What do McDonald’s, John Lewis and Amazon have in common? They’re all companies that were created to take advantage of change – whether it’s societal change, supply chain advances or the arrival of e-commerce. Their founders built visionary businesses that disrupted their respective industries and the established players that had created those industries.
Much like the agile tech start-ups of today, these businesses were built to capitalise on change. But taking advantage of digital technology and the new expectations of consumers isn’t just the realm of companies founded since the advent of the smartphone. It’s about re-modelling, too.
Companies – many of them over 100 years old – are rebuilding their businesses around digital technology. They have to, and every business has to be ‘digitally remastered’, as Gartner analyst Mark Raskino puts it. Those that don’t become irrelevant.
>See also: 5 fundamental elements of digital disruption
Take Pearson, which was founded in 1844. Over the past five years, it transformed itself from the world’s largest educational book publisher to a successful digital learning platform.
And then there’s Ordnance Survey, which was founded in 1791. It has transformed itself from the world’s largest producer of maps to a digital business that opens up its data to help governments, companies and individuals be more effective around the world.
Companies like Pearson and Ordnance Survey are doing this by becoming digital platforms. But how?
Bridging the gap
Most Global 2000 companies that were founded 50 to 100 years ago still operate with a product-based value chain. They spent decades investing to deliver products that generate profits in the pre-digital world.

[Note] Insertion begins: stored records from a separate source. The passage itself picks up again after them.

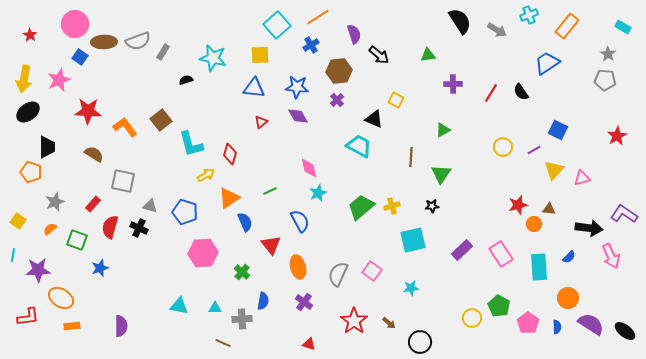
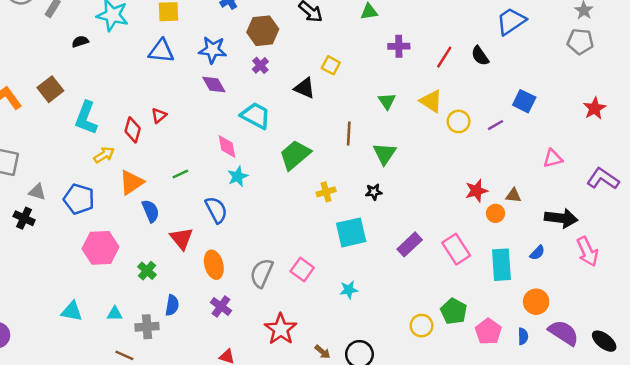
red triangle: (261, 122) -> (159, 115), moved
green triangle: (443, 130) -> (387, 101), turned -35
cyan L-shape: (191, 144) -> (86, 118), turned 36
cyan trapezoid: (359, 146) -> (256, 115), moved
yellow triangle: (554, 170) -> (431, 101), moved, turned -40
green trapezoid: (361, 207) -> (295, 155), moved
purple L-shape: (624, 214) -> (603, 179), moved
brown arrow: (389, 323) -> (322, 352), moved

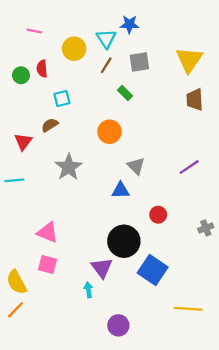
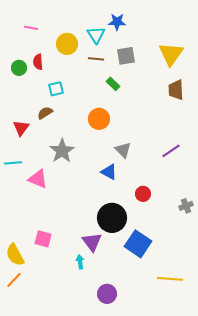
brown line: (106, 65) -> (96, 59), turned 63
blue triangle: (121, 190) -> (109, 172), turned 30
pink triangle: (48, 232) -> (38, 179), moved

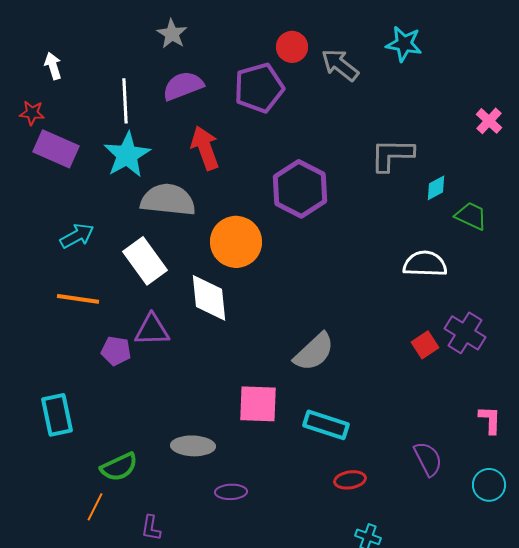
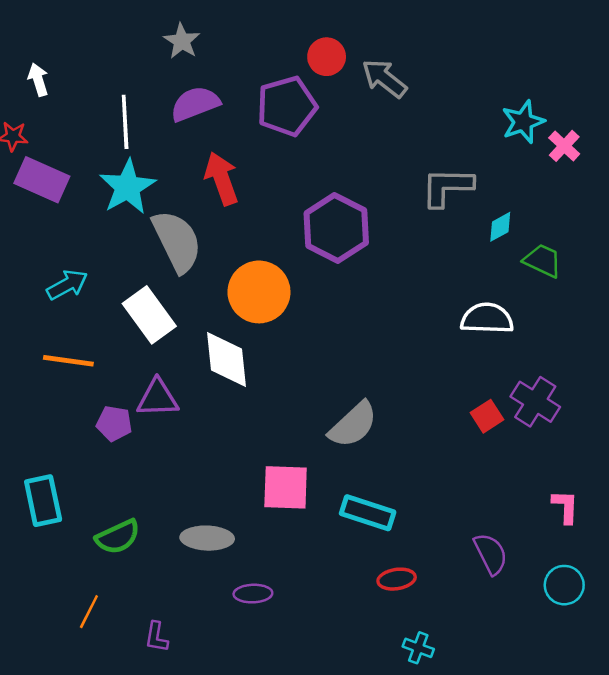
cyan star: (404, 44) -> (523, 122), moved, turned -30
gray semicircle: (168, 200) -> (177, 241), turned 58
green semicircle: (119, 467) -> (118, 537), moved

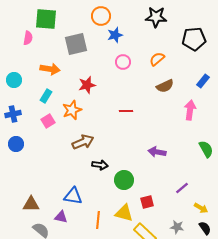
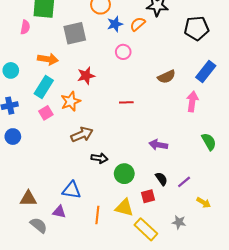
orange semicircle: (157, 59) -> (138, 24), moved
blue rectangle: (203, 81) -> (206, 72), size x1.5
cyan rectangle: (46, 96) -> (44, 87), size x1.5
black semicircle: (205, 228) -> (161, 179), moved

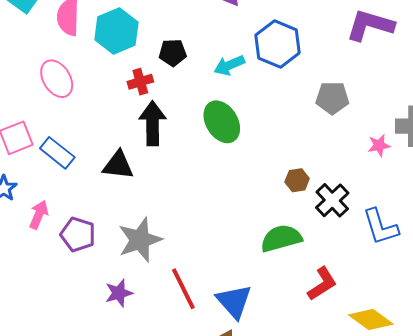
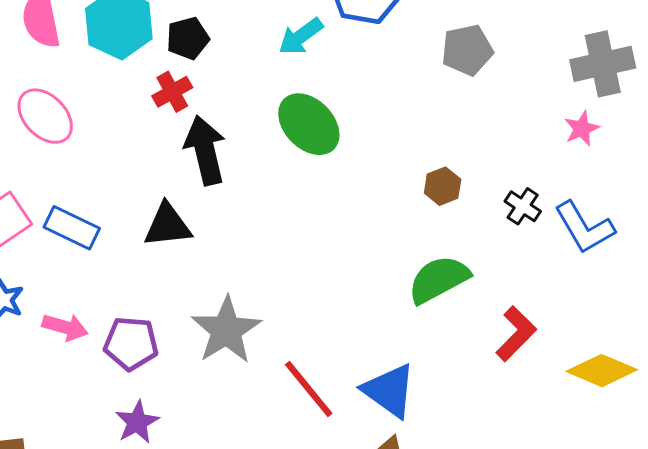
black pentagon: (173, 53) -> (188, 38), moved
pink star: (379, 145) -> (582, 129), moved
black cross: (332, 200) -> (523, 206), moved, size x0.7
pink arrow: (39, 215) -> (65, 327), turned 96
purple star: (119, 293) -> (137, 422), moved

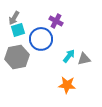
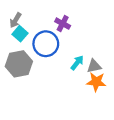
cyan square: (18, 30) -> (20, 34), turned -32
orange star: (67, 85) -> (96, 82), moved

Sure, they invested in technology – backend systems, websites and maybe even a web sales channel. But most of this investment and optimisation happened in a different world.
Now, smartphones are ubiquitous – they’ve become the dominant digital experience. The cloud has become the norm and the Internet of Things is taking off. Customers expect services to move at ‘app store pace’ – they want new features quickly, and updates every two weeks.
This has created a tremendous mismatch between what everyone wants and what enterprises can deliver. Companies that try to repurpose their systems of record to create connected experiences for customers find it is a very painful process and mostly a losing proposition.
The only way to enable the enterprise to deliver apps and experiences at the speed of the app store and at enterprise scale while enabling existing backend systems to keep running reliably and securely is to engage ‘two-speed IT’.
Old technology doesn’t work for this new approach. It requires new technology in the enterprise stack. It requires building a system of engagement to bridge the systems of record and the interaction layer. This is an application programming interface (API) platform, and it sits on top of systems of record.
‘Software is eating the world’ is a statement in danger of becoming a cliché, and yet it remains a prescient observation of the way in which every business is becoming a software business. A more important observation is how critical developers are to this transformation for every business function.
Apps have now become the way consumers discover and use services. If the app is poor, the product is poor. Similarly, APIs are the defacto way that both apps and third party companies integrate. If APIs are poor, the product is poor.
Developers build on platforms – on the layers that sit on top of backend systems – and enable secure access to the data that powers apps. They’ve conquered the phone, building on iOS, Android and Windows platforms, and are well on their way to conquering the car, the factory, wearables, healthcare, and pretty much everything else.
To move at app store speed, these developers need to be served. Every business has to have a vibrant developer ecosystem, whether it’s a team of developers inside the corporate firewall, or thousands of developers ‘in the wild’.
The platform business equation
What’s the lifeblood of connected and intelligent apps and experiences? Data. And data is something that long-established companies have a lot of.
All of this data is stored in systems of record, and it’s all got to be liberated for developers. That’s how they build the experiences that drive a company’s interaction with customers who are holding connected devices – or wearing them, or driving them, or controlling the temperature of their homes with them.
By bringing data that is liberated from long-standing systems of record together with a vibrant developer ecosystem and platform technology, 100-year-old companies can remake themselves into platform businesses and, ultimately, remain relevant.